From the line containing "Hombres con Estilo" down to the line containing "piel y cabello" in the records below, reproduce every line exactly, ends included, and omit all others.

**Stored items from a collection:**
-----
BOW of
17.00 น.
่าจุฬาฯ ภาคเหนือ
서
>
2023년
-----
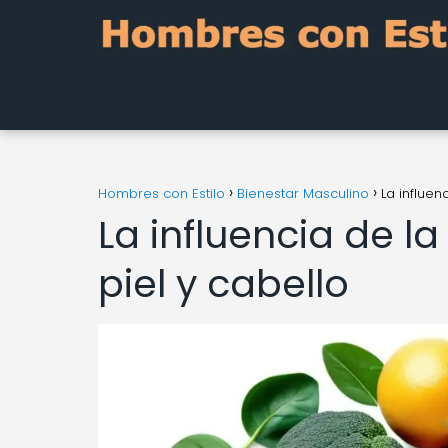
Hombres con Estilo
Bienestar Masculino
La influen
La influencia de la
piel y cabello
-----
**Task answer:**
Hombres con Estilo
Bienestar Masculino
La influen
La influencia de la
piel y cabello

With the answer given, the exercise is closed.